On s'habitue à tout - Extrait

bertrandb

Peut-on s'habituer à tout ? Même au pire ? Même à l'impossible ? Sid, un petit garçon de neuf ans (et demi !) raconte, avec ses yeux d'enfant, le grand bouleversement qui va s'abattre sur sa ville. Et peut-être même au-delà...

Cette nouvelle est le premier épisode de "la Mesure du Possible", une série de sept histoires qui peuvent être lues indépendamment les unes des autres. À moins qu'une intangible clé de voûte ne les maintienne en place dans un équilibre précaire, jusqu'à une improbable révélation finale ?

EXTRAIT :

    Mon grand-père dit toujours qu'on s'habitue à tout. Je sais pas si c'est vrai, mais ça doit l'être, sinon il le dirait pas.

    Quand Papa a perdu son travail parce que les mines ont arrêté, on a déménagé dans une maison plus petite. Alors, au début, ma sœur Rose et moi, on dormait dans la même chambre. Il y avait une grande horloge qui faisait tic tac très fort. Ma sœur n’arrivait pas à dormir à cause du bruit. Moi non plus, au départ, et puis après, ça me berçait.
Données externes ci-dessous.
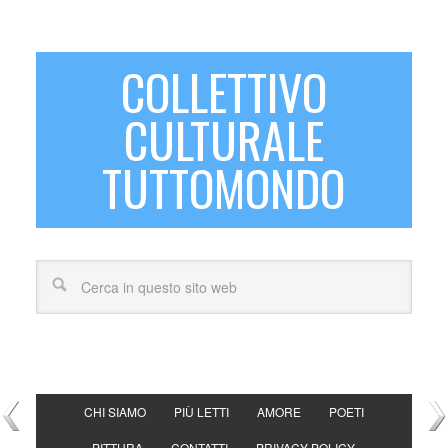
COLLETTIVO
CULTURALE
TUTTOMONDO
CHI SIAMO
PIÙ LETTI
AMORE
POETI
PITTURA
CONTATTI
PRIVACY POLICY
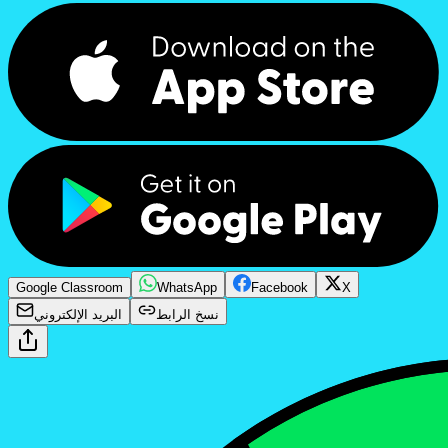
Google Classroom
WhatsApp
Facebook
X
نسخ الرابط
البريد الإلكتروني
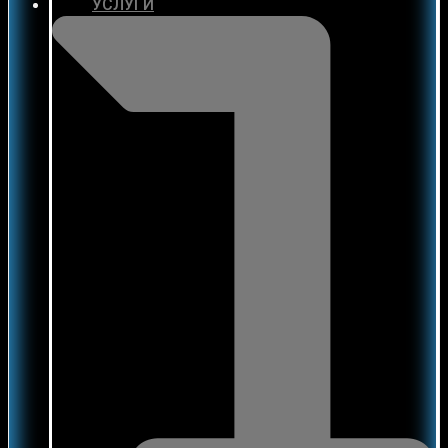
УСЛУГИ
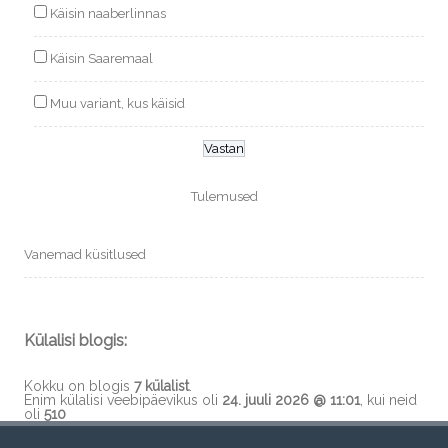
Käisin naaberlinnas
Käisin Saaremaal
Muu variant, kus käisid
Tulemused
Vanemad küsitlused
Külalisi blogis:
Kokku on blogis
7 külalist
.
Enim külalisi veebipäevikus oli
24. juuli 2026 @ 11:01
, kui neid
oli
510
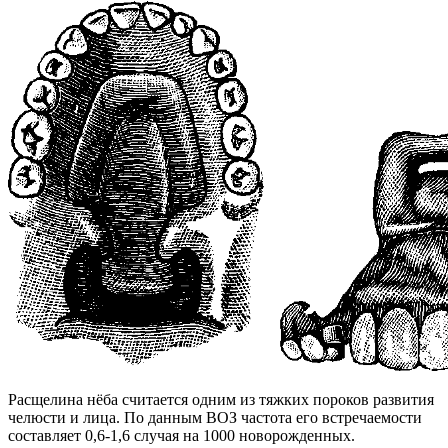
Расщелина нёба считается одним из тяжких пороков развития
челюсти и лица. По данным ВОЗ частота его встречаемости
составляет 0,6-1,6 случая на 1000 новорожденных.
   Je ne sais plus vraiment quand ça a commencé. Papa disait que le temps était déréglé. Moi, je pensais que, cachées dans les nuages, il y avait des grandes roues dentées, comme celles de l'horloge, qui, des fois, se bloquaient, et c'est pour ça que le temps ne fonctionnait pas bien.

   Tous les grands parlent du temps. Ils se croisent dans la rue, soulèvent leur chapeau ou leur casquette, font semblant d'être contents de se voir, et disent « Il fait chaud, hein ? » ou « Y a plus d’saisons ! ».

   Je crois que si je veux grandir, il faut que je m'intéresse au temps. Mais moi, les saisons, j’en connais que deux ; quand il neige et quand il neige pas.

   C’est aux vacances d’octobre qu’on a vraiment remarqué qu’il faisait très chaud. En fait, j’avais jamais vu autant de jours qui se suivent sans devoir mettre un pull et un manteau. Et les gens disaient : « Oh là là il fait chaud, on a jamais eu un mois d'octobre comme ça. »

   Et puis il y a eu le gros nuage noir.

    Je rentrais de chez Lisa quand je l'ai vu la première fois. Lisa c'est ma meilleure amie. Elle a un an de plus que moi et c'est une fille. Mais je l'aime bien quand même. Elle est pas très jolie, mais elle me fait rire et elle a toujours envie de faire plein de choses.

   Juste quand je refermais derrière moi la barrière en bois de son jardin,  j'ai vu que le ciel était très sombre. Un gros nuage noir qui prenait beaucoup de place et qui venait du sol, dans la plaine, près des mines. Enfin je crois, parce que je suis jamais allé près des mines.

   J’ai croisé plein de gens sur le chemin de ma maison qui étaient dehors ou à leur fenêtre et qui ne parlaient que de ça. Ils parlaient d'incendie et se demandaient ce qui pouvait bien brûler comme ça. Ils disaient aussi des gros mots. Ils avaient l'air inquiets. Moi, non, parce que j’avais pas fait de bêtise.

   Je suis rentré à la maison, et Papa n’était pas là. C’était bizarre. D’habitude, il ne bougeait pas de la maison, jamais. Alors j'ai cherché ma sœur, Rose, et elle était pas là non plus. J'ai même collé mon oreille à la porte de sa chambre pour écouter si elle était avec des garçons, mais non, elle était pas là du tout.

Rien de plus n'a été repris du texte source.